No matter what the function, there's guaranteed to be a  neural network so that for every possible input, x, the value f(x) (or some close approximation) is output from the network.  Neural networks have a _universal_ nature to them, in that they can universally approximate any function, whether it's a 2-Dimensional, 3-Dimensional, or up to N-Dimensional function.  The function above is a 2-D function since it's represented only by x and y points.  This property of neural networks is described by the [Universal Approximation Theorem](https://en.wikipedia.org/wiki/Universal_approximation_theorem) and it can be called a universal function approximator.  The word approximation means that the neural network approximates a function. When a neural network can approximate a function, it is said that the neural network models the function or the data.  A neural network has the ability to model the above function exactly, but it will take a long time to compute and usually an approximate is just as good.  Check out this e-book for more information, [A visual proof that neural nets can compute any function, by Michael Nielsen](http://neuralnetworksanddeeplearning.com/chap4.html)

> _A feedforward network with a single layer is sufficient to represent any function, but the layer may be infeasibly large and may fail to learn and generalize correctly.
— Ian Goodfellow, DLB_

> _Introducing non-linearity via an activation function allows us to approximate any function.

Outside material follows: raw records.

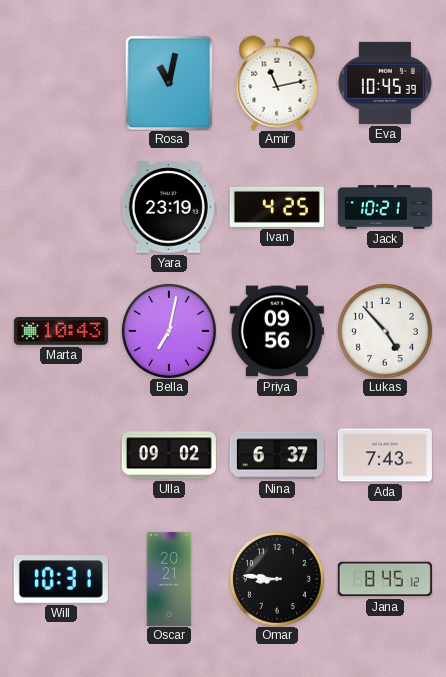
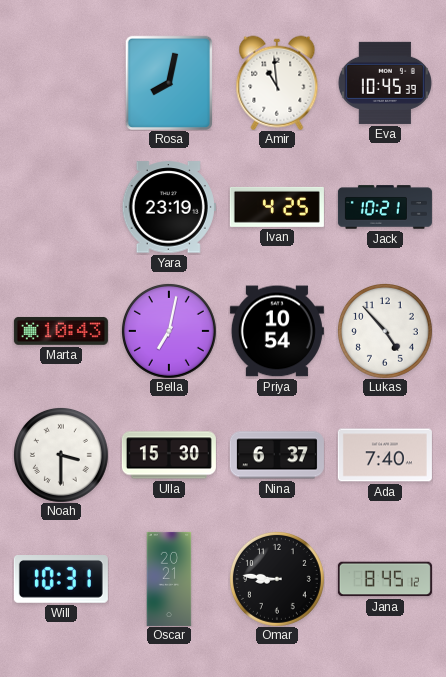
Rosa: 11:02 -> 8:02
Amir: 11:13 -> 10:59
Priya: 09:56 -> 10:54
Noah: none -> 3:30
Ulla: 09:02 -> 15:30
Ada: 7:43 -> 7:40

It’s quite simple, really. — Elon Musk_

For a neural network to model the function in the above figure it would need to be _trained_ first.  To train a neural network means that it will look at training data and based on that it'll adjust it's properties until the desired output is given.  More concretely, to train a neural network to model the above function, the set of $(x,y)$ points (called the _training set_) in the function above will be passed through the graph and the properties of the network would be udated accordingly.

## Neural Network Structure

Now that we basically know what a neural network does, let's look at how it's graphically represented.  Neural networks are structured by a series of layers and the layers are composed of neurons.  Each neuron can take 1 or more inputs and return an output.  Below is a graphical representation of a neural network.  The circles represet the neurons and the lines represent inputs and outputs.  As you can see, neurons in the layer are connected to all neurons of the next layer.  Each layer is also annotated with the type of layer it is e.g.) Hidden Layer 1.  Each connection also has a weight, $w_n$, applied to it.  The weights are the neural network properties that will be changed during training.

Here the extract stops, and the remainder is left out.